WHAT IS REQUIRED >> Because the images are not wanted, restate every line below word for word without them.
══ STORED DATA
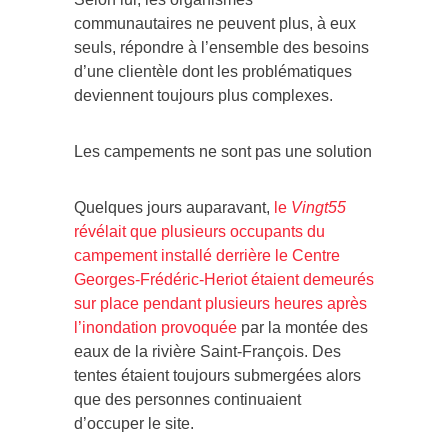
communautaires ne peuvent plus, à eux
seuls, répondre à l’ensemble des besoins
d’une clientèle dont les problématiques
deviennent toujours plus complexes.
Les campements ne sont pas une solution
Quelques jours auparavant,
le
Vingt55
révélait que plusieurs occupants du
campement installé derrière le Centre
Georges-Frédéric-Heriot étaient demeurés
sur place pendant plusieurs heures après
l’inondation provoquée
par la montée des
eaux de la rivière Saint-François. Des
tentes étaient toujours submergées alors
que des personnes continuaient
d’occuper le site.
════
ANSWER BELOW >>
communautaires ne peuvent plus, à eux
seuls, répondre à l’ensemble des besoins
d’une clientèle dont les problématiques
deviennent toujours plus complexes.
Les campements ne sont pas une solution
Quelques jours auparavant,
le
Vingt55
révélait que plusieurs occupants du
campement installé derrière le Centre
Georges-Frédéric-Heriot étaient demeurés
sur place pendant plusieurs heures après
l’inondation provoquée
par la montée des
eaux de la rivière Saint-François. Des
tentes étaient toujours submergées alors
que des personnes continuaient
d’occuper le site.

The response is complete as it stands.